Após tentar várias coisas, lembrei do mpg123 (ou seu irmão mpg321) que foi capaz de tocar a música, mas infelizmente não conheço um front-end para ele e portanto tive que rodar pelo terminal, o que não é muito interessantes para uma biblioteca grande de mp3. Se quiser dar uma olhada instale com emerge mpg123.
O Mplayer (veja mais abaixo) também foi capaz de executar, mas ele não é tão interessante quanto outros aplicativos. Meu objetivo era que o Rhythmbox (que tem um sistema mais parecido com iTunes) fosse capaz de executar meus arquivos, mas apesar de uma instalação simples com emerge rhythmbox ele não cumpriu o objetivo e nem o Totem que já vem com o Gnome.
Depois de alguma pesquisa descobri que era preciso usar o gst-plugin-mad e para tanto adicionei mad a variável USE (no /etc/make.conf) e executei emerge gst-plugin-mad. A partir deste momento tanto o Rhythmbox quanto o Totem foram capazes de executar o arquivo.
Mplayer
O Mplayer é possivelmente o player de videos mais famoso para o Linux. Ele suporta praticamente qualquer formato de arquivo que você imaginar, até os proprietários. Sua instalação é bem simples, basta executar emerge mplayer, mas antes de uma olhada nas USE flags que sugerimos abaixo.
Executando o Mplayer no Firefox: Para isso é necessário usar o mplayerplug-in que pode ser facilmente instalado com emerge mplayerplug-in, isso trará todo o poder do Mplayer ao seu browser preferido.
Caso você adicione alguma flag após ter instalado o mplayer pode ser necessário executar um emerge –verbose –ask –new mplayer mplayerplug-in.

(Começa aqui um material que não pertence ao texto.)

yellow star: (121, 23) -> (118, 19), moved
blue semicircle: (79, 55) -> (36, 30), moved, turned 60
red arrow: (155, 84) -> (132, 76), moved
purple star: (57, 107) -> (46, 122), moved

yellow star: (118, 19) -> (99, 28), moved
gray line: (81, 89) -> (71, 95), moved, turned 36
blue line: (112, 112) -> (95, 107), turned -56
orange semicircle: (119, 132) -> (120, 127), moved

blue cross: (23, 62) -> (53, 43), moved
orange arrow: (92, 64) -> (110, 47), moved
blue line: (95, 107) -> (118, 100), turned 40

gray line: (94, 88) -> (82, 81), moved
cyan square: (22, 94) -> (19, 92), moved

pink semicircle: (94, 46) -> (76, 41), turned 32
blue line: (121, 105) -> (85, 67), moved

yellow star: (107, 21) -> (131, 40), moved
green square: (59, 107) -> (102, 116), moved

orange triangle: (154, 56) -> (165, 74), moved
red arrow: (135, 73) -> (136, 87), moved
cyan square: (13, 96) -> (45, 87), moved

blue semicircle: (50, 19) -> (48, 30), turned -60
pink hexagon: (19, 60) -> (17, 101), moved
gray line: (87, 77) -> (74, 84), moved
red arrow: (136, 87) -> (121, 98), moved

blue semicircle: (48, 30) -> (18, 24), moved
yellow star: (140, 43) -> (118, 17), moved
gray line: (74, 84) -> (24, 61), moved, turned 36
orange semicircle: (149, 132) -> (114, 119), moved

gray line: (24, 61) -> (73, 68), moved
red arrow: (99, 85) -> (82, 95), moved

UPDATED: Caso você tenha problemas com o Totem tentando executar seus filmes no Firefox coloque media-video/totem -firefox -nsplugin no /etc/portage/package.use e execute um emerge -vaN totem.
Assistindo DVD
Quando queremos acessar um dispositivo removível (como o DVD), precisamos usar o comando mount para mapear o conteúdo numa pasta determinada, por exemplo:
mount /dev/cdrom /mnt/cdrom
irá permitir o acesso ao seu CD (DVD) na pasta /mnt/cdrom (mais informações em man mount). Lembrando que seu usuário precisa fazer parte do grupo cdrom para poder montar o dispositivo (ou o comando seja executado pelo root).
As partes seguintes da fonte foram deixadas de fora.